Heißluftmotoren

Vakuummotor/Flammenfresser (09.2005 und 11.2009)

Das Wunsch, einen Stirlingmotor zu bauen, wurde bei mir geweckt, als mir der Heißluftmotor aus meiner Kindheit  mal wieder in die Hände fiel. Und wie das im Leben so ist, man hütet seine Jugenderinnerungen wie einen Schatz und will sich nach Jahren das Motörchen mal wieder anschauen und bekommt feuchte Augen, nicht nur weil Jugenderinnerungen wach werden, sondern weil der Motor nicht mehr so aussieht wie damals. Ich war schon kurz davor den Motor wegzuwerfen, doch dann habe ich mich entschlossen (ich hatte leider zu diesem Zeitpunkt weder Dreh- noch Fräsmaschine) eine Restauration durchzuführen. Wie auf den Bildern zu sehen, hatte der Motor aus dem Jahr 1952 hatte die Zeit nicht so überlebt, wie es hätte sein müssen. Die Gussteile (Zinkdruckguss) des Motors wie Kurbelwellengehäuse mit Wasserkühlung sowie das Schwungrad waren durch Zinkfraß ("Zinkpest") regelrecht zerbröselt. Nur die Eisenteile wie Zylinder mit Kolben, Pleuel, sowie das Ein- und Auslassventil und die Kurbelwellenlager waren in Ordnung. An Ersatzteile zu denken war illusorisch, da die Firma Honsel KG (Hangelar/Siegkreis) schon sehr früh die Produktion dieses Motors einstellte.
Damals war dieser Motor neben den sonst üblichen Dampfmaschinen schon etwas besonderes. Es ist ein Rebi-Heißluftmotor, der in die Kategorie der Vakuummotoren (auch Flammenfresser genannt) gehört.
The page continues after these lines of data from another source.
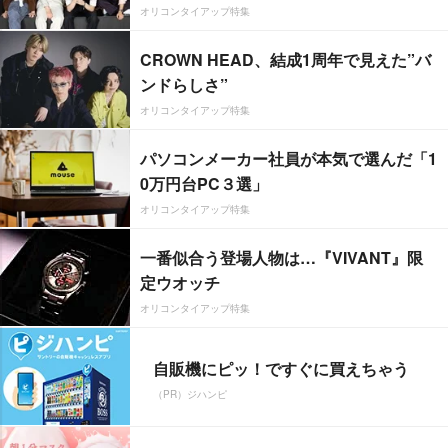
オリコンタイアップ特集
CROWN HEAD、結成1周年で見えた”バ
ンドらしさ”
オリコンタイアップ特集
パソコンメーカー社員が本気で選んだ「1
0万円台PC３選」
オリコンタイアップ特集
一番似合う登場人物は…『VIVANT』限
定ウオッチ
オリコンタイアップ特集
自販機にピッ！ですぐに買えちゃう
（PR）ジハンピ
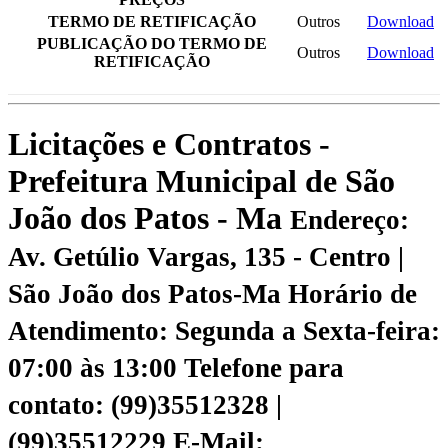
TERMO DE RETIFICAÇÃO
Outros
Download
PUBLICAÇÃO DO TERMO DE
Outros
Download
RETIFICAÇÃO
Licitações e Contratos -
Prefeitura Municipal de São
João dos Patos - Ma
Endereço:
Av. Getúlio Vargas, 135 - Centro |
São João dos Patos-Ma
Horário de
Atendimento: Segunda a Sexta-feira:
07:00 às 13:00
Telefone para
contato: (99)35512328 |
(99)35512229
E-Mail:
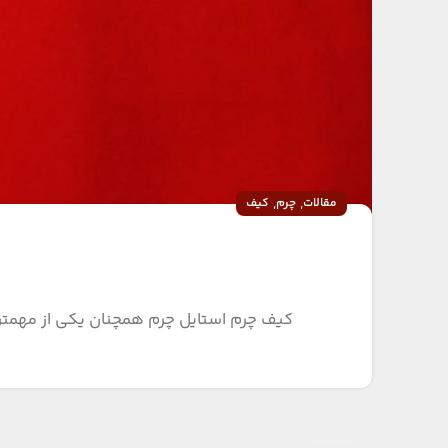
,
,
مقالات
چرم
کیف
کیف چرم استایل چرم همچنان یکی از مهمترین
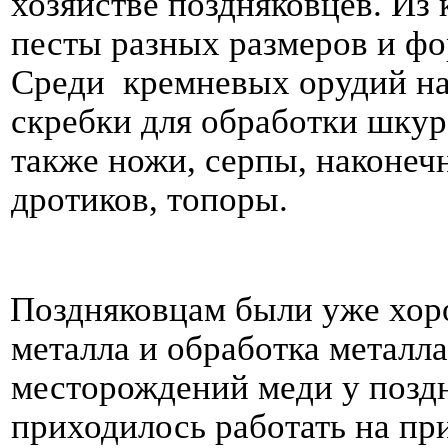
хозяйстве поздняковцев. Из 
песты разных размеров и фо
Среди кремневых орудий на
скребки для обработки шкур
также ножи, серпы, наконечн
дротиков, топоры.
Поздняковцам были уже хор
металла и обработка металла
месторождений меди у поздн
приходилось работать на пр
Bedienungsanleitung Rebi-MotorBedienungsanleitung Rebi-MotorBedienungsanweisung Rebi-Motor
Bedienungsanleitung des REBI-Motors als pdf
Original Rebi-Motor durch Zinkpest zerbröseltOriginal Rebi-Motor durch Zinkpest zerbröselt
 So ungefähr sah der Motor aus, bevor ich ihn restauriert habe.

Wie zieht man so eine Restauration durch? , indem man aus Messing die erforderlichen Gussteile "nachempfindet".
Alles wurde in mühevoller Handarbeit ausgesägt , passend gefeilt und verlötet. Ja, das war richtig Arbeit, aber was soll man machen, wenn man keine Fräsmaschine hat. Es lebe die alte Handwerkskunst.
Das Schwungrad habe ich allerdings auf meiner, mittlerweile zugelegten, Drehmaschine angefertigt. 
 
Rebi-Vakuummotor1Rebi-Vakuummotor2Rebi-Vakuummotor3Rebi-Vakuummotor4
Dieser Rebi-Motor ist insofern eine Besonderheit, weil er sich sehr schön über das Auslassventil (Video) in der Drehzahl verstellen lässt, indem die Sprunghöhe des Flatterventils eingestellt wird. Das Typenschild des Motors:

Nachtrag (11.2010):
Nachdem ich den Nachbau des Rebi-Flammenfressers erfolgreich beendet hatte und ich gemerkt habe, wie gut ein Kolben aus Graphit funktioniert, habe ich mich entschlossen, das Original ebenfalls auf Graphitkolben umzurüsten. Der Motor musste mittlerweile mit dem Gusskolben sehr lange vorgeheizt werden, bis er "ansprang". Ich kann  mich noch erinnern, dass man bei diesem Motor, auch als er neu war,  fast 5 Minuten vorheizen musste. Das wurde im Laufe der Zeit immer schlechter. Mit dem Graphitkolben ist es ein Genuss diesen Motor anzuwerfen. Er läuft nach wesentlich kürzerer Vorheizzeit gegenüber dem Gusskolben an. Wenn sich Schwitzwasser bildet, bleibt der Motor zunächst einmal stehen, bis das Schwitzwasser verdampft ist.  Die Leerlaufdrehzahl  ist wegen der geringeren Reibung höher und die Höchstdrehzahl hat sich merklich verbessert.
Der Umstieg auf Graphitkolben war ein voller Erfolg.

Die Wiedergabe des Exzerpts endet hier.